- ResolvedResolved
Everything seems to be running smoothly now. It is still unknown when the issues started so Fire may have been offline for quite a while. I have systems in place to alert me if a cluster dies but due to a misconfiguration, it didn't see the one offline cluster as it was only set to recognize 2 of the 4 clusters meaning 1 out of 4 crashing didn't trigger the alert. This issue has since been resolved and any future issues like this should be resolved much sooner. I apologise for the inconvenience. I strive to have near perfect uptime for Fire as poor uptime is one of the issues I've had with other bots but while this issue was caused by something not 100% in my control I do consider it unacceptable that it wasn't able to automatically recover and will be working to improve detection of issues like this which alongside the fixed alerting should ensure this doesn't happen again.
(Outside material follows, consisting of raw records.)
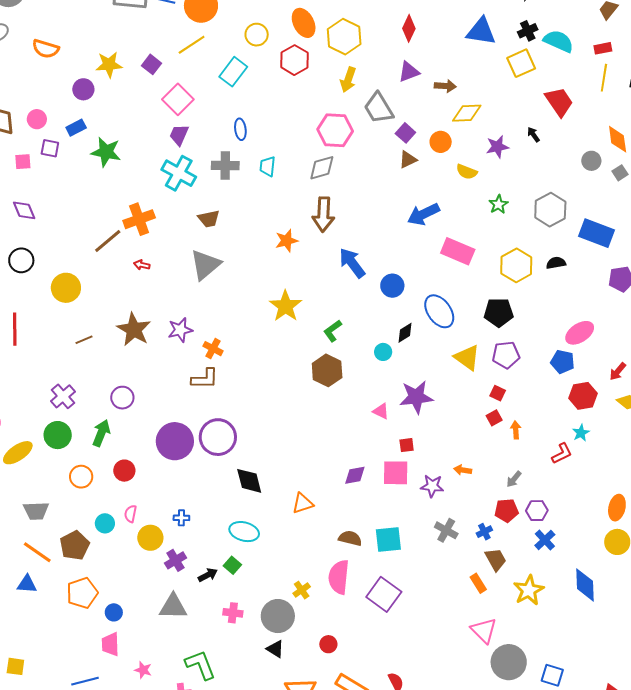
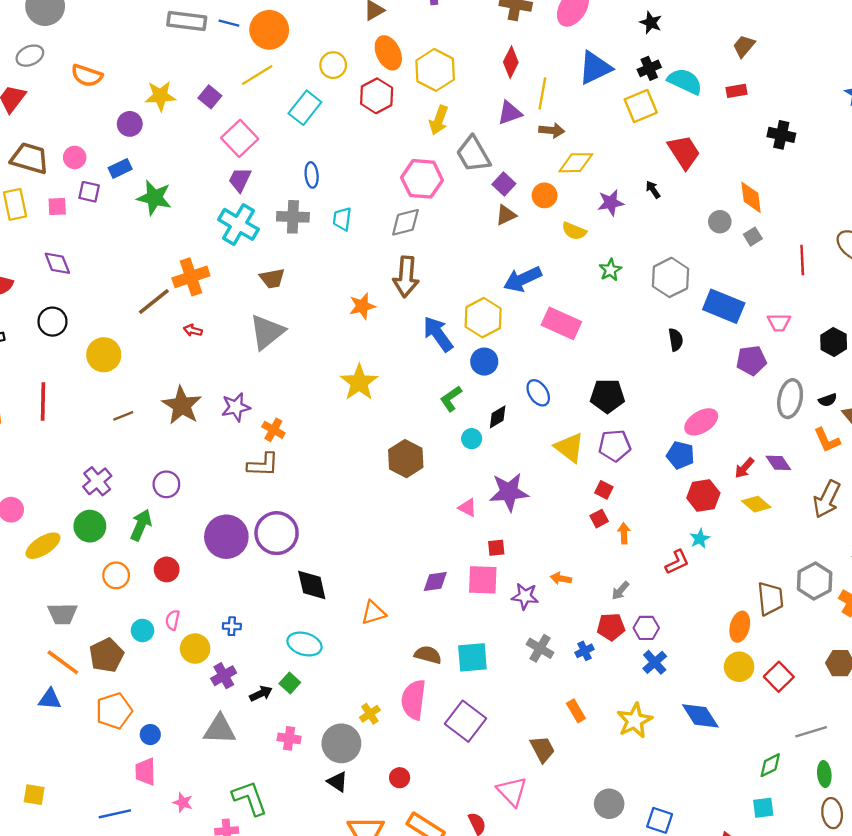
blue triangle: (481, 31) -> (595, 68), turned -36
yellow line: (604, 78) -> (542, 93), moved
black semicircle: (556, 263) -> (676, 340), turned 90
yellow hexagon: (516, 265) -> (483, 318), moved
blue ellipse: (439, 311) -> (538, 393), size x0.7
green L-shape: (333, 331) -> (451, 399), moved
brown trapezoid: (496, 559) -> (542, 749), moved
blue diamond: (585, 585) -> (700, 716), turned -32
pink triangle: (484, 630) -> (512, 791), moved
gray circle: (509, 662) -> (609, 804), size x0.7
An interesting note on this incident: The ongoing rewrite of the Fire website was able to correctly identify and display the outage status for cluster 3 which means the issue was detected therefore it's possible it was actually an issue on Discord's end that lead it to not reconnect.
- MonitoringMonitoring
Fire should now be online in all servers. If you still see Fire as offline, first try restarting Discord and if that does not resolve the issue, let me know in the #fire-help channel in Fire's Discord server ( https://inv.wtf/fire )
- UpdateUpdate
While attempting to get cluster 3 back online, it got assigned a different cluster id and shard which indicates another cluster may be having issues. I will instead perform a full clean restart of Fire (taking all clusters offline and then bringing them up one by one to ensure each process gets the correct id) so it will go offline temporarily in all servers.
- IdentifiedIdentified
It seems that Fire's VPS had some intermittent network issues and that specific cluster did not recover (the process is still alive but not connected to Discord) It should come back online in ~30 seconds
- InvestigatingInvestigating
It seems a cluster (specifically cluster 3) has crashed and didn't automatically recover. I am investigating the cause and will get it back online as soon as possible.